Ozer et al. [10] proposed an audio watermarking scheme using short-time fourier transform (STFT) 
based on SVD. In this method, the system is difficult to detect watermarks that are attacked by simple noise. 
Bhat et al. [11] introduced the audio watermarking method based on DWT and quantization index 
modulation (QIM). The technique is strong against several attacks. However, the resulting signal to noise 
ratio (SNR) is slightly above 20 dB. The authors [11, 12] proposed an audio watermarking scheme in 
transform domain and based on SVD. The system designs chaotic sequences on binary watermarks to 
increase confidentiality. Al-Nuaimy et al. [13] applies the watermarking method to the Bluetooth-based 
automatic speaker identification system. However, improvements in endurance are needed. An audio 
watermark has good resistance and good SNR values when the DWT and DCT methods are combined, and 
the comparison with LWT-DCT-SVD is not better than the DWT-DCT method, the shortcomings of 
the paper are the incremental bit synchronization and CS processes on the watermark still an error when 
it is being extracted [14]. In subsequent papers, the proposed scheme produces robust resistance to hybrid 
attacks and desynchronization, but its shortcomings still have many imperfections [15]. In [16], the proposed 
scheme has the robustness to volumetric scaling attacks which is a crucial drawback of the conventional 
QIM-based watermarking algorithm.
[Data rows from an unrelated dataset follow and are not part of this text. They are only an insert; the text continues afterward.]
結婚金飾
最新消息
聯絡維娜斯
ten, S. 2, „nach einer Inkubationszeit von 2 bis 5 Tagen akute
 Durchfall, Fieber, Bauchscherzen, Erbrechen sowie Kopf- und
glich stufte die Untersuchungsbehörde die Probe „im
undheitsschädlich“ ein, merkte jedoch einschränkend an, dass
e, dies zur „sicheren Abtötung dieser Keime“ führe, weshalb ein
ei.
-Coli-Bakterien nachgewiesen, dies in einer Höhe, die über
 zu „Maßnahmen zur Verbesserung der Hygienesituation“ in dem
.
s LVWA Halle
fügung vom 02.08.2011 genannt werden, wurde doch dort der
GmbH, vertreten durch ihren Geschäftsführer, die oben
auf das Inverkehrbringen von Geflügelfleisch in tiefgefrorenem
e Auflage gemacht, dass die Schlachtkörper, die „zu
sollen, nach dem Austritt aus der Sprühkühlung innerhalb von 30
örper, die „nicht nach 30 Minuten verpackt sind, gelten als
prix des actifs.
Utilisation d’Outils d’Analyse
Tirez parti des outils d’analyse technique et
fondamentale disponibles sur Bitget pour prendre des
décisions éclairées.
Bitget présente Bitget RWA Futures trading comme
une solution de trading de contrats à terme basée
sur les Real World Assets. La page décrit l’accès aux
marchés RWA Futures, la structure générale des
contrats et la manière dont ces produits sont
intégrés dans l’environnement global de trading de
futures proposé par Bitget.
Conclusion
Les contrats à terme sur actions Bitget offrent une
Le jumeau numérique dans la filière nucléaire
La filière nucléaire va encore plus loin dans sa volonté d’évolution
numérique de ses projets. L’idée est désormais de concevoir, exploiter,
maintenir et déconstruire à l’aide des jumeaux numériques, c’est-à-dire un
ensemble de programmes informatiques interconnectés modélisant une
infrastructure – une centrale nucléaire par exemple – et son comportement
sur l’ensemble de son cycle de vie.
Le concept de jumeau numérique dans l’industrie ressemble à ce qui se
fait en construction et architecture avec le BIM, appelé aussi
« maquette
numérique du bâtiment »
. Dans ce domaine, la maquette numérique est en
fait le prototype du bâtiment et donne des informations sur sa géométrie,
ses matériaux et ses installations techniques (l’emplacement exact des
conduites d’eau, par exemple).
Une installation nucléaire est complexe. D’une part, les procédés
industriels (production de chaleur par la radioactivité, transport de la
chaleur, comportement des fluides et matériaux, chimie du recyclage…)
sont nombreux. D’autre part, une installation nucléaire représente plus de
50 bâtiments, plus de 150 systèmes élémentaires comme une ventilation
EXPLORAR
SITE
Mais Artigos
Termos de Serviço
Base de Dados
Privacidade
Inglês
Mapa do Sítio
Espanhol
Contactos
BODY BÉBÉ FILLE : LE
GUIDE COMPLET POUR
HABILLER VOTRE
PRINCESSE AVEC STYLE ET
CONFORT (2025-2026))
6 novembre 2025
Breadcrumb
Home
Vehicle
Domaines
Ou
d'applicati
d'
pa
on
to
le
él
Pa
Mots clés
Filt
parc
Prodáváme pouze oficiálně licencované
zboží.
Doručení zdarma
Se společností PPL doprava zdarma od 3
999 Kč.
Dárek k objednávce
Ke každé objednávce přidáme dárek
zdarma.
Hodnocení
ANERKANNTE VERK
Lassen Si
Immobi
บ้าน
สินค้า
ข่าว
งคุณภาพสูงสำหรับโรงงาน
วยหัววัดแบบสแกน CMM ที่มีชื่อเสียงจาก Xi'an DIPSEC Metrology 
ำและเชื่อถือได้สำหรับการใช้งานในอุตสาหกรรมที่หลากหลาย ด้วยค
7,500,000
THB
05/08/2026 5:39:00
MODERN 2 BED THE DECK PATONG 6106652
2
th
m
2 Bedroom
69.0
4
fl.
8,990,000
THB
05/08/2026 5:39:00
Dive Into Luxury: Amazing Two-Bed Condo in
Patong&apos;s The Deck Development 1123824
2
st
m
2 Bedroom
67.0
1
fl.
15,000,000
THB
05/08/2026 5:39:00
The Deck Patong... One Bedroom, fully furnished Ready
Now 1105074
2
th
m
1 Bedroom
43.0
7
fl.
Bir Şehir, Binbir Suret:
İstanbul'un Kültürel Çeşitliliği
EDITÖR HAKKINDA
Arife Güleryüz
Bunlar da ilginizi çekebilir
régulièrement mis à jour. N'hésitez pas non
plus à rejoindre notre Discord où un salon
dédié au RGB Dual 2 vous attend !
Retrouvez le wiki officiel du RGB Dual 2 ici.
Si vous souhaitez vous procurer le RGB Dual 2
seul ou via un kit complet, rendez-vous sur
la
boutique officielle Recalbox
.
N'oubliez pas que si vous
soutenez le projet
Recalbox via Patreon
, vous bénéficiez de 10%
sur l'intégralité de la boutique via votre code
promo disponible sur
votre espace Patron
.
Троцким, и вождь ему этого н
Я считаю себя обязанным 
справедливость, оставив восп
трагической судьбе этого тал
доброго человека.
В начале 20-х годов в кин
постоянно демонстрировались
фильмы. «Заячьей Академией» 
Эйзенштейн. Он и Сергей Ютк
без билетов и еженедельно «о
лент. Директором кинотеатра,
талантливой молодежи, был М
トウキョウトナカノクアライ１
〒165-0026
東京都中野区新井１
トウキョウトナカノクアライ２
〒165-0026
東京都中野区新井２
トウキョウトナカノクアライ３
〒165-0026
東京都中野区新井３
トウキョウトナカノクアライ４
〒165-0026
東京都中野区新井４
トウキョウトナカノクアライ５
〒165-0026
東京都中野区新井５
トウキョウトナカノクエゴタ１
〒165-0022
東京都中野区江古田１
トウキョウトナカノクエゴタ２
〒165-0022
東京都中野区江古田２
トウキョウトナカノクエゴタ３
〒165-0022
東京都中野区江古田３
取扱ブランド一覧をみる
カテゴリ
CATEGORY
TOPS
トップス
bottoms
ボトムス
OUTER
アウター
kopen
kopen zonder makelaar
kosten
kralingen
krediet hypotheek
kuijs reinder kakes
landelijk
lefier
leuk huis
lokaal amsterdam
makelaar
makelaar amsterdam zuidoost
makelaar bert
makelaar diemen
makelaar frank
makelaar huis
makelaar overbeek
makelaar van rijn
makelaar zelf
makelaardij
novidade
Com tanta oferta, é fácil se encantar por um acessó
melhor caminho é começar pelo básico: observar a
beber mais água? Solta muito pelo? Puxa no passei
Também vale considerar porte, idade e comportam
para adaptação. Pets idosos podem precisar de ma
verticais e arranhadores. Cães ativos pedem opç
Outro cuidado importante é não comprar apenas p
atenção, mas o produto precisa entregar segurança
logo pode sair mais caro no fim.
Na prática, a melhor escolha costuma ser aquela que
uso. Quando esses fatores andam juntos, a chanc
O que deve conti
The scheme also sufficiently resistant to common methods of signal 
processing as attested by the results of tests in section IV. In addition, the extractor of this method does not 
require the original audio signal for watermark extraction. The paper also try to improve the resistance of 
the method by improving the adaptive arrangement of the efficiency coefficients and also by increasing 
the synchronization of the extractor in the watermark extraction [17]. 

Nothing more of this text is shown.